The Branded Pantry

7. January 2009

“Doing the Same Things Over and Over Again . . .

Filed under: Pioneering Technology, Merchandising — admin @ 17:58

. . . is the definition of insanity.”  The quote, attributed to Albert Einstein, might well describe the situation, at least from a results standpoint, faced by the CPG & retail businesses.  For years we have been quoting the same statistics about in store merchandising conditions.  At the store shelf P&G’s “first moment of truth” consumers are faced with: 

·         8% out-of-stock rates.

·         Slow new product speed to market. ·         17% of new items disappear from the store shelf within 8 weeks of initial placement.

·         Less than 50% of promotion execution reaches stores and when it does, the out-of-stock rate of those promoted items is 15%.

·         Of the last 12 blockbuster products the average display presence/compliance during promotion was less 10% of ACV according to IRI.

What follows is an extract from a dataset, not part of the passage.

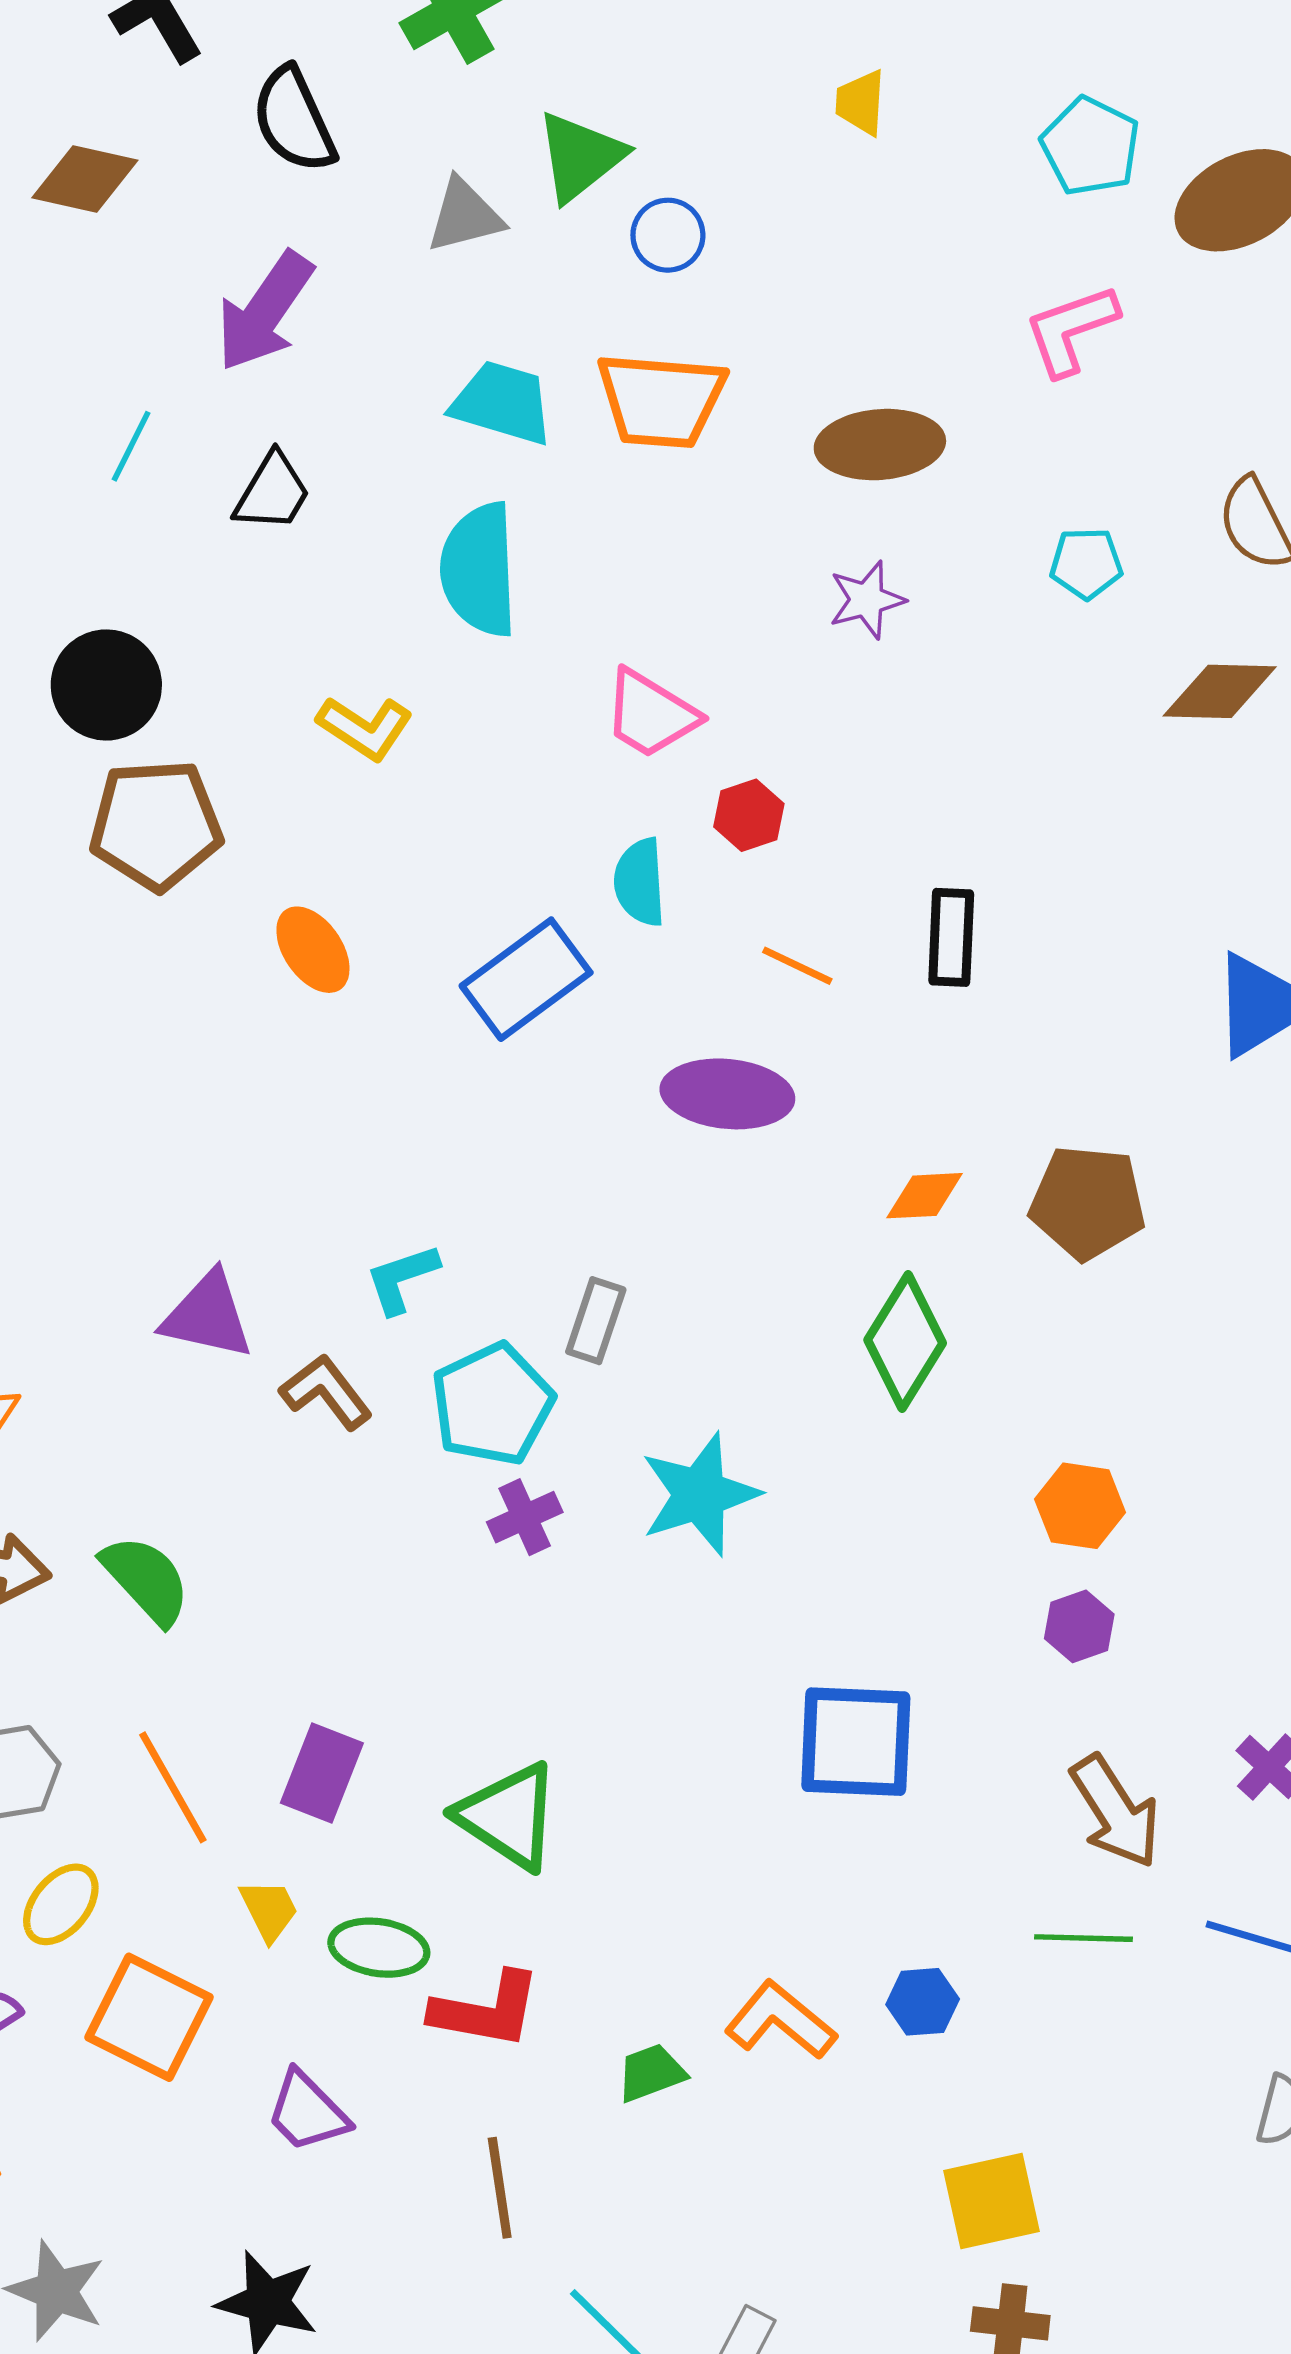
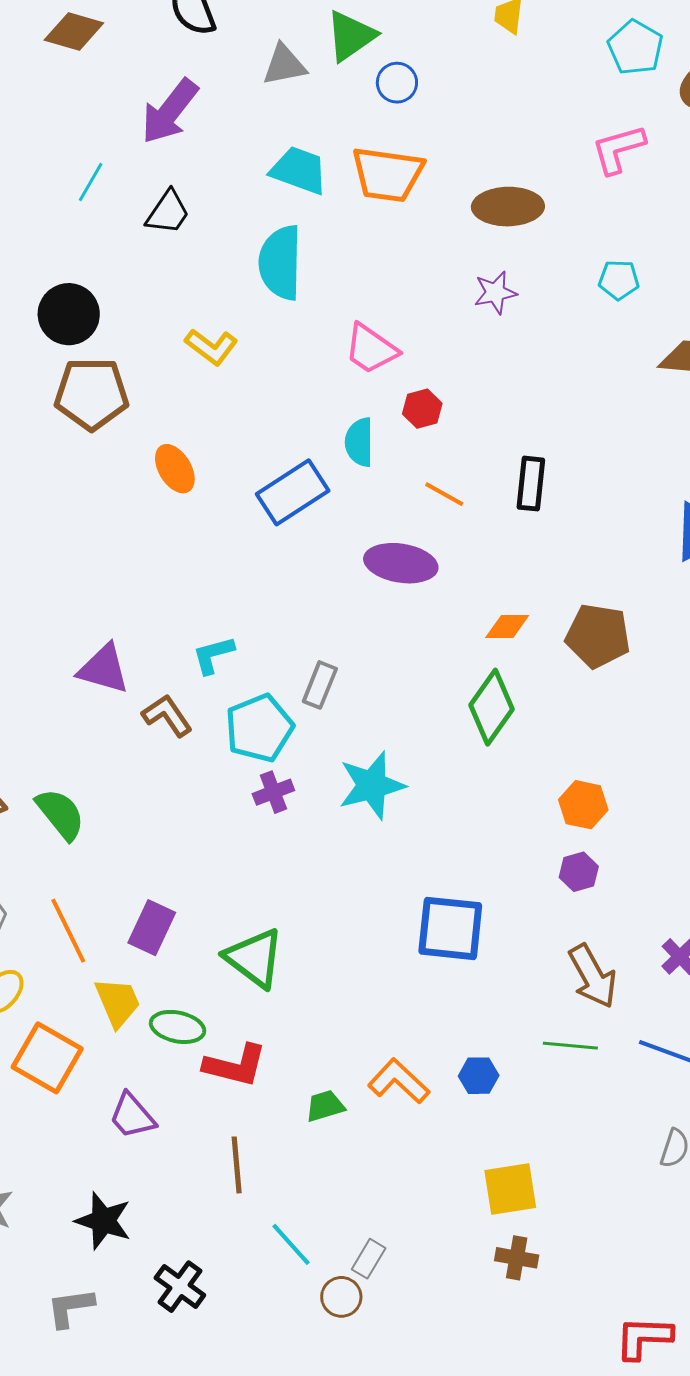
yellow trapezoid: (269, 1910) -> (118, 1002), size x1.4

·         Most POG’s are not implemented according to plan, and once set, drift from that set at a rate of 10% per week.  That is not to say that the industry hasn’t tried new solutions or different approaches to these long standing problems.  However, it is widely acknowledged that most of the “solutions” attack points in the demand chain that are NOT the primary source of the problem.   That primary source is the store itself.  Either the store execution of the plan has gone awry or the plan itself needs tending.    To date few solutions offer any view into the in-store conditions.  Sample based, syndicated studies and self-reporting task management systems are simply not viable answers and have produced no discernible improvements in results.  I was reviewing some NARMS (National Association of Retail Marketing Services) studies and ran across some interesting statistics that make the points above.  Eighty-four percent of MSO’s use some sort of advanced technology to report in-store conditions and provide status about assigned tasks.  Most of that reporting occurs the same day.  That figure is up from just under 70% two years ago.   All of the technology and self-reporting should show improved results with lower out-of-stock rates, faster speed to shelf for new items and higher display levels; however, this has not been the case.  Recent studies in the CPG industry cite the same alarming rates first recorded in the early 90’s studies. 

·         In 2007 Procter & Gamble released an OOS study yielding 8+% out of stock levels 

·         IRI’s 2007 study for NARMS showed distribution voids added another 5-10 points to the OOS issue.  This study also reported the cross channel display compliance rate is a dismal 9% for the most successful new item introductions. ·         In April 2008 the ISI Share Group released their study listing the same poor in-store compliance results discussed above and further added: 

o   Compliance is largely unmonitored and, therefore, unmeasured.

o   The industry suffers from the inability to measure ROI on in-store activities and a lack of visibility into actual in-store conditions.o   In general, the industry has no systematic process in place to measure store-level compliance

o   When accurately measured and recorded shelf conditions rarely match the plan or the forecast . . . and we rarely accurately measure or record shelf conditions in the first place.

o   Greater ability to see into the store must be enabled for in-store implementation to improve.   New technologies are emerging which yield more clarity into in-store conditions and provide store by store plan vs. actual shelf condition comparisons.  Marrying these new technologies with task management systems helps answer the question “Is the problem the plan or the execution of the plan?”